Appropriation Bill 2001-2002 (No 3)
Debate resumed from 19 February 2002, on motion by Mr Quinlan:That this bill be agreed to in principle.
MR HUMPHRIES (Leader of the Opposition) (5.33): Mr Deputy Speaker, I move:
That the debate be adjourned.
Question resolved in the negative.
MR HUMPHRIES: Mr Deputy Speaker, the opposition indicated in debate on the Select Committee on Estimates report on Tuesday that it would be supporting this bill, and it will do so very clearly in this debate today. I understand that there was some scuttlebutt which said that the motion to adjourn this debate was about allowing the opposition to oppose the bill. I am pleased to say that the ACT opposition has never opposed an appropriation bill in this place.
Mr Smyth: ACT Liberal opposition.
MR HUMPHRIES: The ACT Liberal opposition, a very important distinction to make, has never opposed an appropriation bill in this place.
Mr Quinlan: There goes half my speech.
MR HUMPHRIES: Sorry, Ted. As far as we are concerned, elected governments deserve the right, as a matter of course, to bring down their budgets and to amend their appropriations as appropriate. Whether they should do so without the possibility of amending the budget at some point is an issue that remains to be decided in this place. Perhaps the Assembly will see fit to amend appropriation bills in the future.

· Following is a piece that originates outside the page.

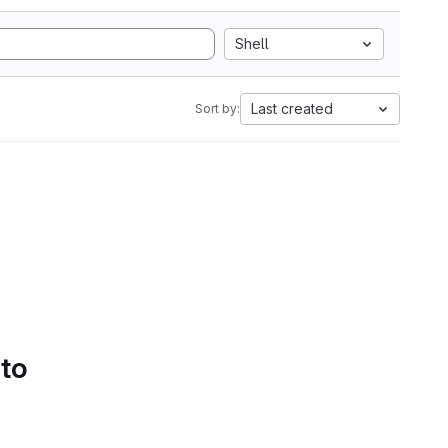
Shell
Last created
Sort by:
 to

If my party seeks to oppose an appropriation bill, it will be on the basis that we wish to move what will effectively be a motion of no confidence in the government. Much as we might have wished for a different result from the election of October last year, we do not believe that bringing the government down is appropriate in these circumstances.
As I said the other day, the appropriation bill contains a series of items to supplement the budget that are for the most part entirely mechanical. They are items that are designed to deal with unforeseen cost pressures, which are inevitable in any given financial year. In this particular situation, a number of pressures might have been anticipated, but could not accurately have been dealt with earlier than at the time of the bringing down of the 2001-2002 budget.
Some items we might expect to come up almost as a matter of course. For example, the appropriation for the Director of Public Prosecutions covers expensive cases, which the DPP seems to incur every year, and which are in fact part of the base of the office of the DPP. Nonetheless, they need to be allowed for in appropriations such as this. Other items fall into that category as well.